Ia menilai, RUU Redenominasi perlu secara tegas mengatur mekanisme konversi nilai hukum dan kontrak agar tidak menimbulkan celah hukum. Selain itu, BI harus memimpin pelaksanaan teknis serta melakukan uji coba terbatas sebelum penerapan penuh.
“Komunikasi publik harus efektif agar masyarakat memahami bahwa redenominasi tidak mengubah nilai riil uang. Dan yang paling penting, kebijakan ini dilakukan saat ekonomi stabil dan inflasi terkendali,” katanya.
Belajar dari Negara Lain
Ilustrasi kampus Intitut Pertanian Bogor. Foto: Instagram / @ipbofficial
zoom-in-whitePerbesar
Ilustrasi kampus Intitut Pertanian Bogor. Foto: Instagram / @ipbofficial
Menurut riset IPB dalam Jurnal Ekonomi dan Kebijakan Pembangunan (2017), sejak 1923 terdapat 55 negara yang telah melakukan redenominasi. Beberapa di antaranya, Argentina, Rumania, Turki, Polandia, dan Brasil, terbukti berhasil melakukannya karena dilakukan pada saat inflasi rendah dan ekonomi stabil.
“Sebaliknya, jika tingkat inflasi tinggi dan ekonomi tidak stabil, maka redenominasi berisiko gagal,” tulis riset tersebut.
Sebelumnya, rencana redenominasi tercantum dalam Rencana Strategis (Renstra) Kementerian Keuangan 2025–2029, sebagaimana diatur dalam Peraturan Menteri Keuangan (PMK) Nomor 70 Tahun 2025.

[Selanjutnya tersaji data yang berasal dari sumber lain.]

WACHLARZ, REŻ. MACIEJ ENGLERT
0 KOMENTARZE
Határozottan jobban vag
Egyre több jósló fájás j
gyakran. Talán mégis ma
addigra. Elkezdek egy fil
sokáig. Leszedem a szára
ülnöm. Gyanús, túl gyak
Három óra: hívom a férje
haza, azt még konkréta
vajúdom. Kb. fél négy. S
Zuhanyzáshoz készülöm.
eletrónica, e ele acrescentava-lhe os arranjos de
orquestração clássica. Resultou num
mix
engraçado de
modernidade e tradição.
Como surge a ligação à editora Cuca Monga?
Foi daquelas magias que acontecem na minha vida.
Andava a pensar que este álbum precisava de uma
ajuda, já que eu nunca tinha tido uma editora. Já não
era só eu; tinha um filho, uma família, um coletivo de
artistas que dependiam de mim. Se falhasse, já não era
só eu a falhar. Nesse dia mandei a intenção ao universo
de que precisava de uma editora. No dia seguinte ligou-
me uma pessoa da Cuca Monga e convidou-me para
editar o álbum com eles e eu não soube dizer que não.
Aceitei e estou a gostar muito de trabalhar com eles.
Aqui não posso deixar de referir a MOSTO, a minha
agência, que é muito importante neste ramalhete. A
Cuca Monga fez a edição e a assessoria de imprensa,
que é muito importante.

Menteri Keuangan Purbaya Yudhi Sadewa menetapkan penyusunan Rancangan Undang-Undang tentang Perubahan Harga Rupiah (Redenominasi) sebagai salah satu program prioritas nasional bidang fiskal. RUU ini termasuk dalam kategori carry-over bill dan ditargetkan rampung pada 2027.